Les membres des différentes instances de la Cour, qu’ils appartiennent à l’une de deux commissions ou qu’ils soient investis de la fonction suprême de prononcer une sentence, auront à distinguer ce qui relève de la responsabilité politique ou administrative de ce qui relève de la responsabilité pénale.

 

Ils auront à tenir compte de la nature des activités ministérielles, et notamment de celles qui concernent la sauvegarde des intérêts fondamentaux de la Nation.

 

En qualité de juge, ils auront à rechercher si une faute pénale a été commise, si elle présente un caractère de gravité, et s’il existe un lien de causalité entre les faits et le comportement incriminé.

 

La discussion qui sera engagée, les réponses qui seront faites en qualifiant pénalement les faits au regard de la loi et en prononçant sur la culpabilité constitueront la motivation des décisions.

 

L’appréciation des faits sera toujours souveraine, le pourvoi éventuellement formé devant l’Assemblée plénière de la Cour de Cassation ne pouvant remettre en question que la régularité de la procédure suivie et les conditions d’existence légale des arrêts.

 

En créant la Cour de justice de la République le Pouvoir constituant a tenu à confirmer que le fonctionnement de la démocratie ne saurait s’accompagner d’une irresponsabilité pénale de fait des membres du Gouvernement. Il n’y a pas d’autorité sans responsabilité.

 

Déjà, la Déclaration des droits de l’Homme du 26 août 1789 mentionnait que la société a le droit de demander compte de son administration à tout agent public.
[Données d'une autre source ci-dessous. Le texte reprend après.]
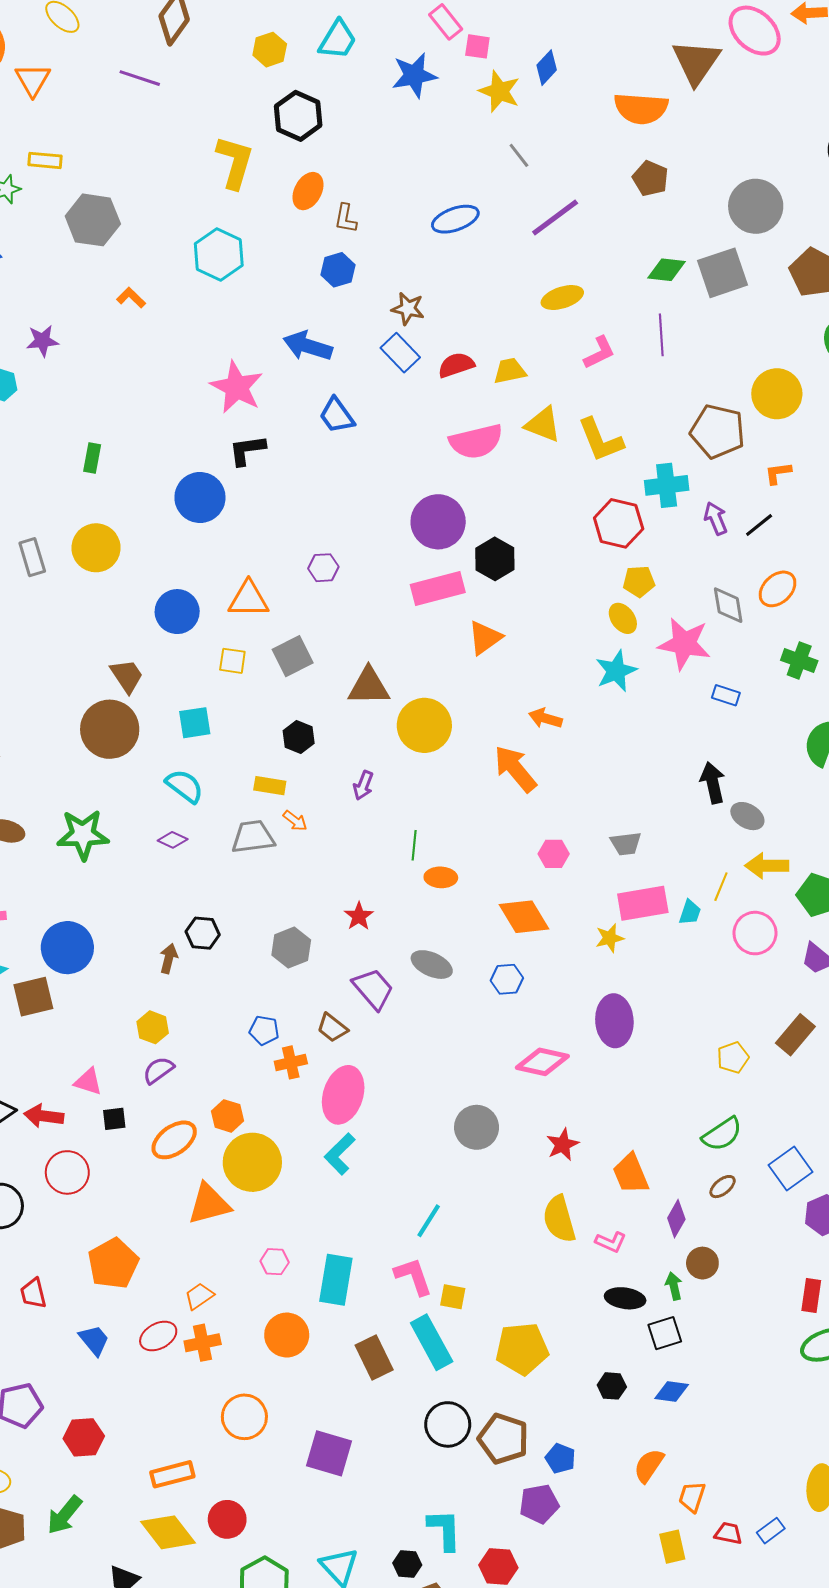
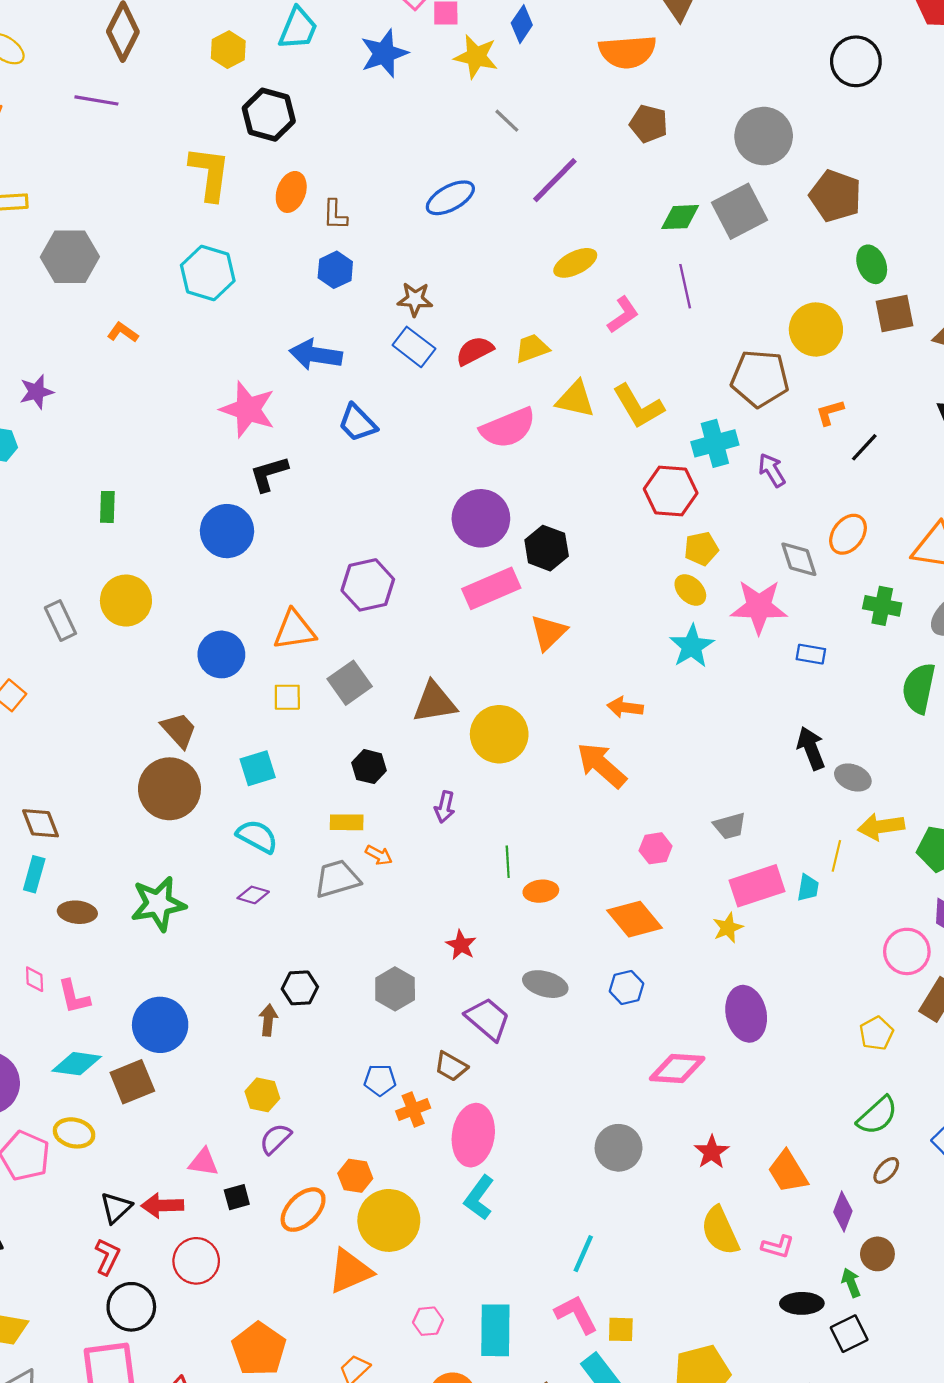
black line: (759, 525) -> (864, 447), moved
purple hexagon: (323, 568) -> (368, 585), size x1.6
pink circle: (755, 933) -> (907, 951), moved

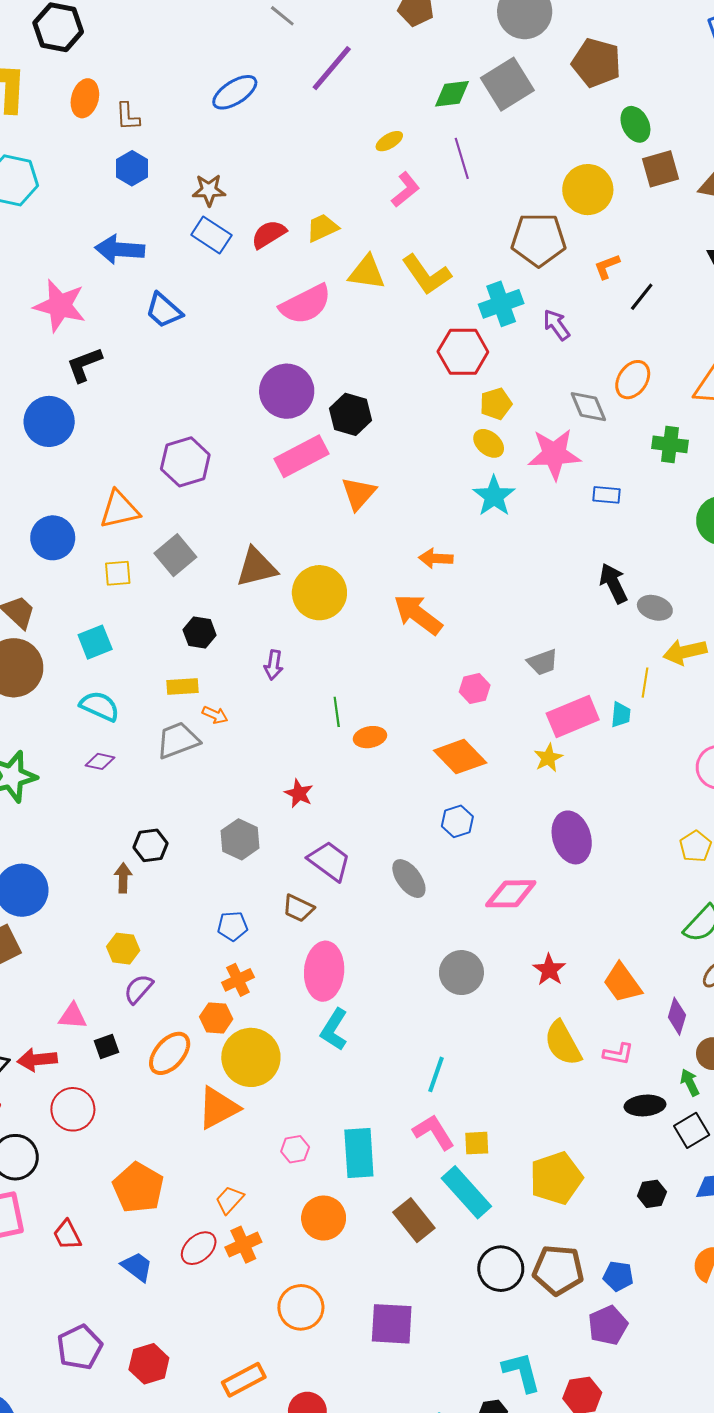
yellow ellipse: (575, 263) -> (389, 141), moved, size x0.7
gray ellipse: (545, 984) -> (409, 879), moved, turned 42
orange cross: (413, 1110) -> (238, 980), moved

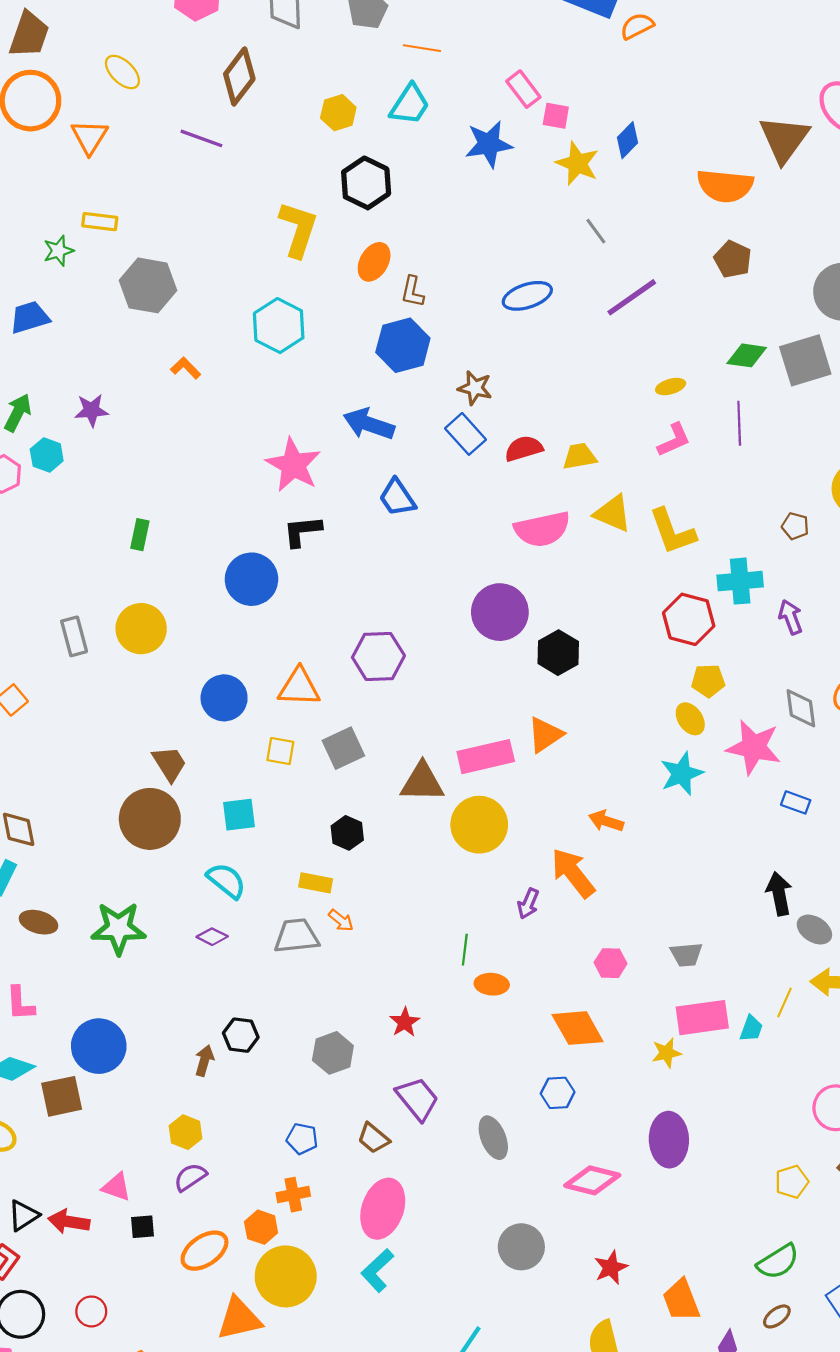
blue hexagon: (132, 168) -> (403, 345), size x1.5
brown pentagon: (539, 240) -> (795, 526), size x0.5
pink rectangle: (302, 456) -> (486, 757), moved
purple arrow: (274, 665) -> (528, 904), moved
red circle: (73, 1109) -> (91, 1311), moved, size x0.7

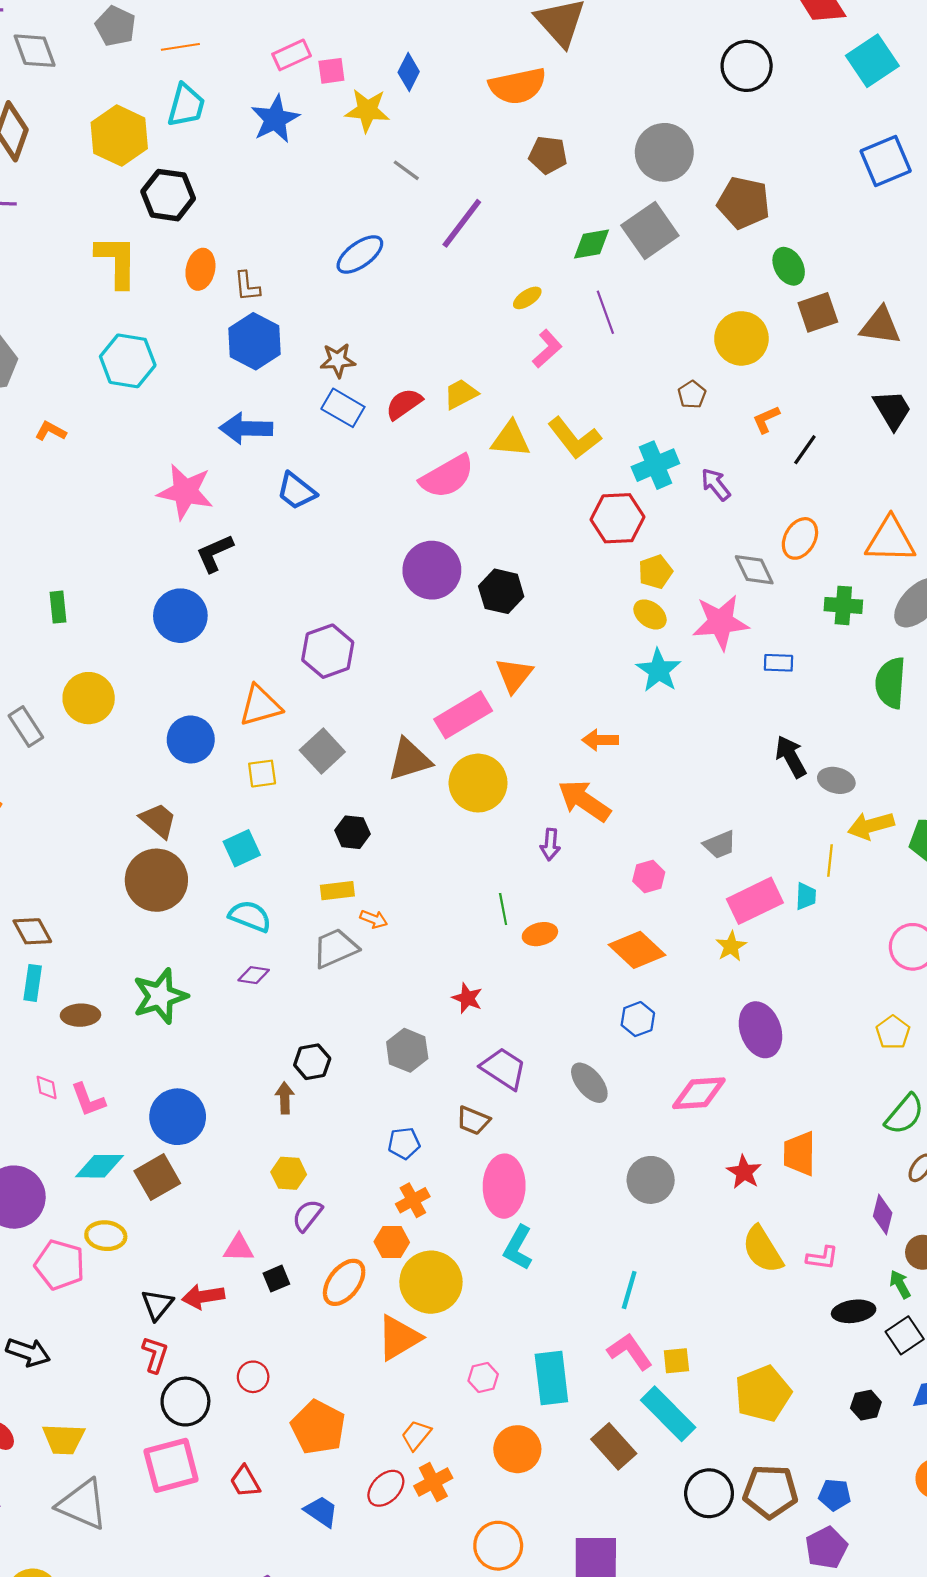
pink rectangle: (523, 89) -> (292, 55), turned -60
yellow hexagon: (338, 113) -> (119, 136), size x1.6
brown pentagon: (795, 526) -> (692, 395), turned -30
orange trapezoid: (681, 1300) -> (799, 1154), moved, turned 39

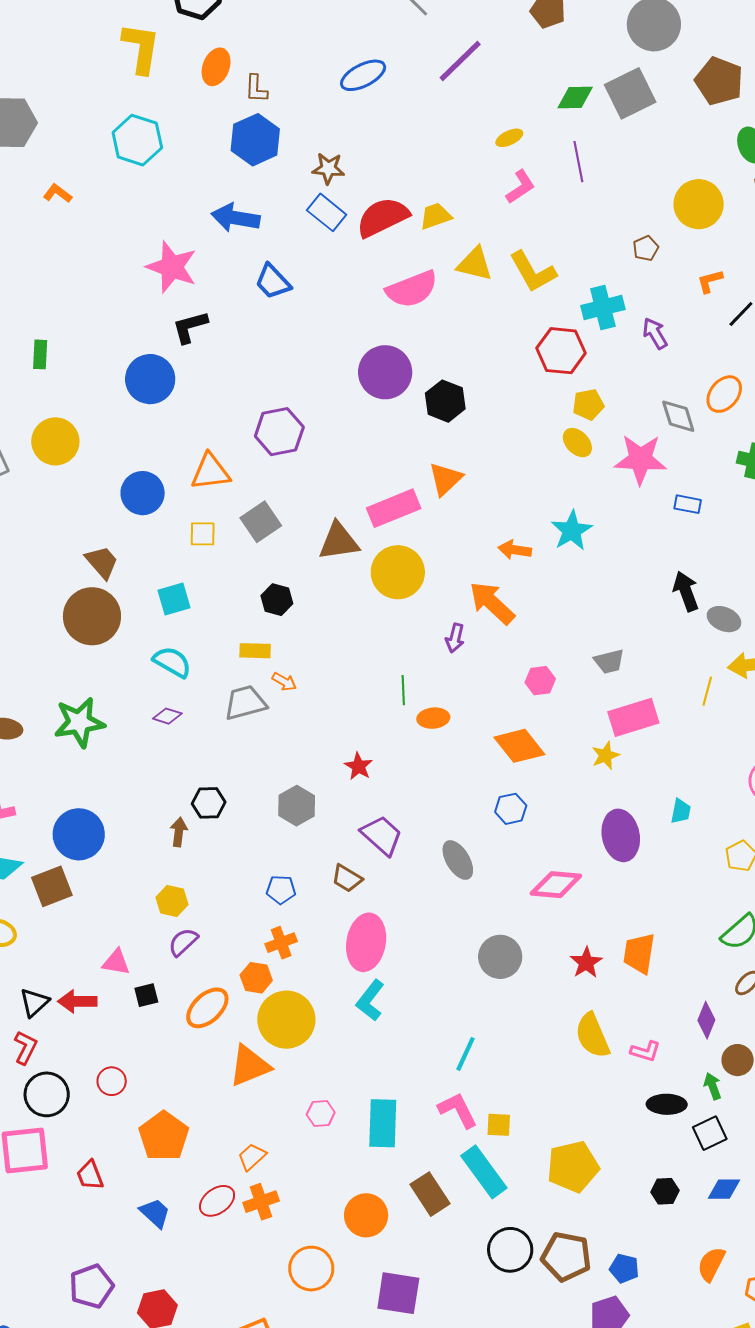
red semicircle: (404, 404) -> (383, 217), size x1.5
cyan star: (659, 670) -> (572, 531), moved
cyan trapezoid: (806, 896) -> (681, 811), moved
orange circle: (517, 1449) -> (366, 1215), moved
Aujourd’hui encore la société française, toujours éprise d’égalité et de progrès, aspire à plus de justice et de transparence dans la vie publique.

 

La faculté ouverte à chaque citoyen de saisir une instance pour faire examiner ses griefs contre un ministre répond à ce besoin.

 

La composition pluraliste de la juridiction appelée à connaître de la responsabilité pénale de membre du Gouvernement est un gage de son indépendance et de son impartialité.

 

Ainsi, séparée de la puissance législative et de l’exécutrice, selon le principe énoncé par Montesquieu, la Cour de Justice de la République tient sa légalité de la Constitution, et vous, mes chers collègues, tenez votre légitimité de l’élection.

 

Puissent vos décisions être inattaquables devant le Tribunal de l’Histoire.